Dewi (40), seorang petani coklat, tak bisa menyembunyikan kekecewaannya. “Dulu jual 5 kilogram coklat bisa dapat Rp500–600 ribu. Sekarang cuma Rp100 ribu. Kalau begini terus, jadi malas ngerawat kebun,” ujarnya dengan nada getir.
Hal serupa dirasakan Supardi, petani lain di dusun tersebut. Ia mengaku kehilangan motivasi untuk merawat kebunnya. “Rasanya nggak semangat ke kebun dengan harga yang tidak memadai. Biarlah dulu semak, nanti kalau mahal baru dibersihkan lagi,” katanya.
Di sisi lain, Sahrul, seorang pengepul asal Tanjung Pura, menjelaskan bahwa anjloknya harga bukan tanpa sebab. Menurutnya, saat ini banyak daerah sedang mengalami panen raya, sementara permintaan pasar justru lesu. Kondisi ini membuat harga coklat jatuh di tingkat petani. “Permintaan sepi, panen melimpah. Itu yang bikin harga rendah,” terangnya.

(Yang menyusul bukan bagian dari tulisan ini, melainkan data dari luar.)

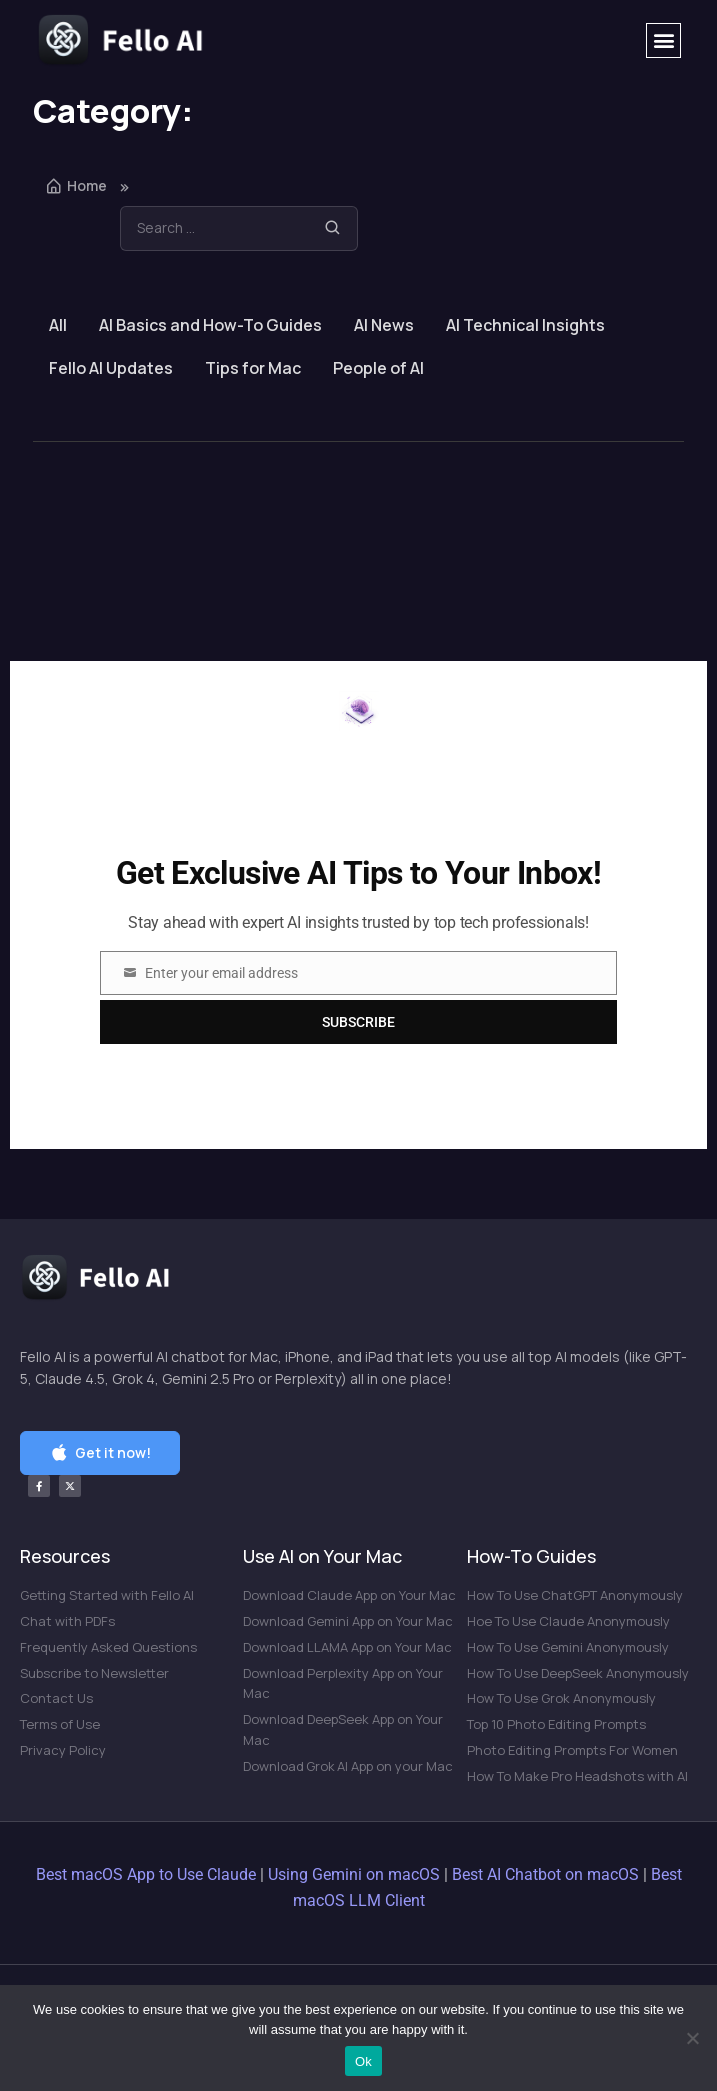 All (58, 325)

Para petani di Damar Hitam kini hanya bisa berharap pada pemerintah. Mereka mendesak agar ada solusi nyata, terutama dalam hal pemasaran. Dukungan kebijakan yang mampu menstabilkan harga dianggap penting agar jerih payah mereka tidak sia-sia.
“Kami ingin harga yang layak, supaya semangat merawat kebun kembali. Kalau pemerintah bisa bantu pemasaran, kami yakin petani akan lebih bergairah lagi,” harap Dewi. (Suparno | JWD Damar Hitam).